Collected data
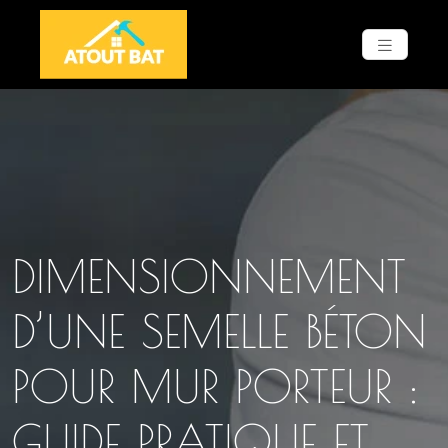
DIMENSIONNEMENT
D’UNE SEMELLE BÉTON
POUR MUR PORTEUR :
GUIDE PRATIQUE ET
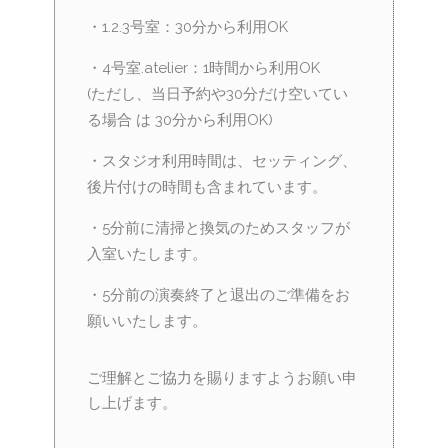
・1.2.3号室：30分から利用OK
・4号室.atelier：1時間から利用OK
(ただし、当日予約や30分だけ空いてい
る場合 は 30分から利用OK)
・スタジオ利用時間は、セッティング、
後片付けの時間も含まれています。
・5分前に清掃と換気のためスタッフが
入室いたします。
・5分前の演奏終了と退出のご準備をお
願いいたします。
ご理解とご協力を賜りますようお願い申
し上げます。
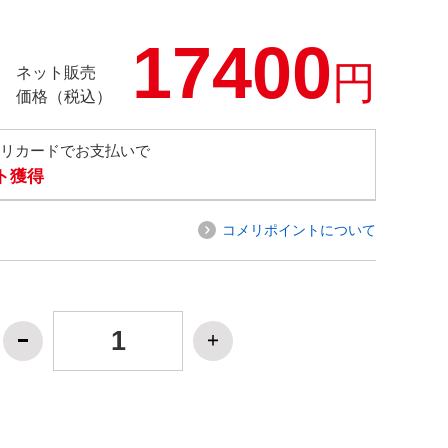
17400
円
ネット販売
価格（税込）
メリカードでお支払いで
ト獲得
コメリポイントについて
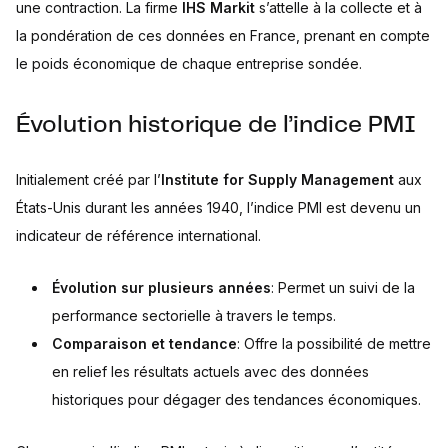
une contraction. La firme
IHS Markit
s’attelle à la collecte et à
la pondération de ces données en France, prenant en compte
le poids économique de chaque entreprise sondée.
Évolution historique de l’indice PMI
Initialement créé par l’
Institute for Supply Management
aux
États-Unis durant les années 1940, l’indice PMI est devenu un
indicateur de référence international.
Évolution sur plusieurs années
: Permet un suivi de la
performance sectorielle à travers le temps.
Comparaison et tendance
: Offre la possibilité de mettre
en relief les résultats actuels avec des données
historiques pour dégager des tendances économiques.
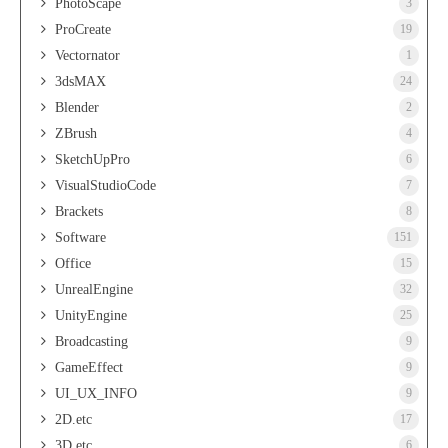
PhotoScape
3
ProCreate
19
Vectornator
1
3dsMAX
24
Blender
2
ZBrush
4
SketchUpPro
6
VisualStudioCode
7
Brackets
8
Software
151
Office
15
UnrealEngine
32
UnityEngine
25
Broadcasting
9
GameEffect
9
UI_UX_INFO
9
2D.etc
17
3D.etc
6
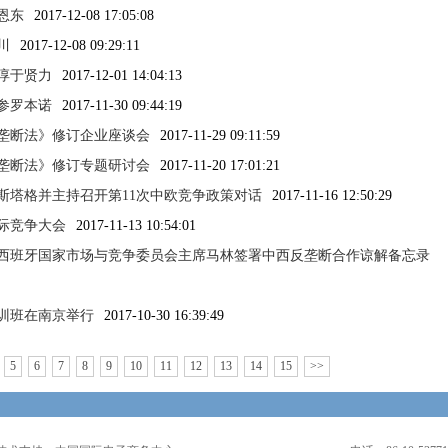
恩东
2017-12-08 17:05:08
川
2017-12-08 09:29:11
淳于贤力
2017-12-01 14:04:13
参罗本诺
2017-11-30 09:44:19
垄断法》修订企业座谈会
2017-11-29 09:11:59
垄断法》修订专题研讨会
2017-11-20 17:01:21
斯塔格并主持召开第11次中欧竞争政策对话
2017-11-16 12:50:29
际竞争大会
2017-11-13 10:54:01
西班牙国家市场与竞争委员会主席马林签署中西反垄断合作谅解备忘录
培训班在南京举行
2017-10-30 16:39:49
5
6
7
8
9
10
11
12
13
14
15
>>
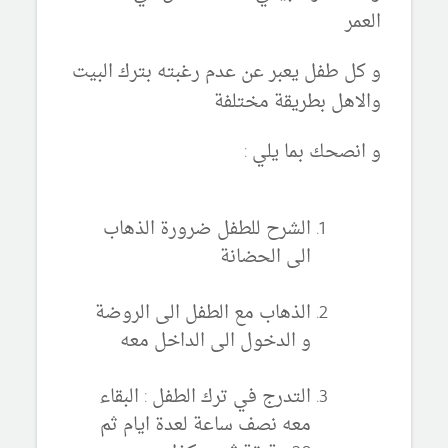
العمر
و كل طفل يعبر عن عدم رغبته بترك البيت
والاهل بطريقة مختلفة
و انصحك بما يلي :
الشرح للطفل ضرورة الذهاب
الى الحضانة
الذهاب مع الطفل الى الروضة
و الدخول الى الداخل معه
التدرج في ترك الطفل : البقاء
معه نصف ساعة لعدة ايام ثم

● YOUR ASSIGNMENT
Print each record exactly as it stands, leaving the images out.

● RESULT OF THE EXERCISE
DIMENSIONNEMENT
D’UNE SEMELLE BÉTON
POUR MUR PORTEUR :
GUIDE PRATIQUE ET
・1.2.3号室：30分から利用OK
・4号室.atelier：1時間から利用OK
(ただし、当日予約や30分だけ空いてい
る場合 は 30分から利用OK)
・スタジオ利用時間は、セッティング、
後片付けの時間も含まれています。
・5分前に清掃と換気のためスタッフが
入室いたします。
・5分前の演奏終了と退出のご準備をお
願いいたします。
ご理解とご協力を賜りますようお願い申
し上げます。
17400
円
ネット販売
価格（税込）
メリカードでお支払いで
ト獲得
コメリポイントについて
une contraction. La firme
IHS Markit
s’attelle à la collecte et à
la pondération de ces données en France, prenant en compte
le poids économique de chaque entreprise sondée.
Évolution historique de l’indice PMI
Initialement créé par l’
Institute for Supply Management
aux
États-Unis durant les années 1940, l’indice PMI est devenu un
indicateur de référence international.
Évolution sur plusieurs années
: Permet un suivi de la
performance sectorielle à travers le temps.
Comparaison et tendance
: Offre la possibilité de mettre
en relief les résultats actuels avec des données
historiques pour dégager des tendances économiques.
PhotoScape
3
ProCreate
19
Vectornator
1
3dsMAX
24
Blender
2
ZBrush
4
SketchUpPro
6
VisualStudioCode
7
Brackets
8
Software
151
Office
15
UnrealEngine
32
UnityEngine
25
Broadcasting
9
GameEffect
9
UI_UX_INFO
9
2D.etc
17
3D.etc
6
恩东
2017-12-08 17:05:08
川
2017-12-08 09:29:11
淳于贤力
2017-12-01 14:04:13
参罗本诺
2017-11-30 09:44:19
垄断法》修订企业座谈会
2017-11-29 09:11:59
垄断法》修订专题研讨会
2017-11-20 17:01:21
斯塔格并主持召开第11次中欧竞争政策对话
2017-11-16 12:50:29
际竞争大会
2017-11-13 10:54:01
西班牙国家市场与竞争委员会主席马林签署中西反垄断合作谅解备忘录
培训班在南京举行
2017-10-30 16:39:49
5
6
7
8
9
10
11
12
13
14
15
>>
العمر
و كل طفل يعبر عن عدم رغبته بترك البيت
والاهل بطريقة مختلفة
و انصحك بما يلي :
الشرح للطفل ضرورة الذهاب
الى الحضانة
الذهاب مع الطفل الى الروضة
و الدخول الى الداخل معه
التدرج في ترك الطفل : البقاء
معه نصف ساعة لعدة ايام ثم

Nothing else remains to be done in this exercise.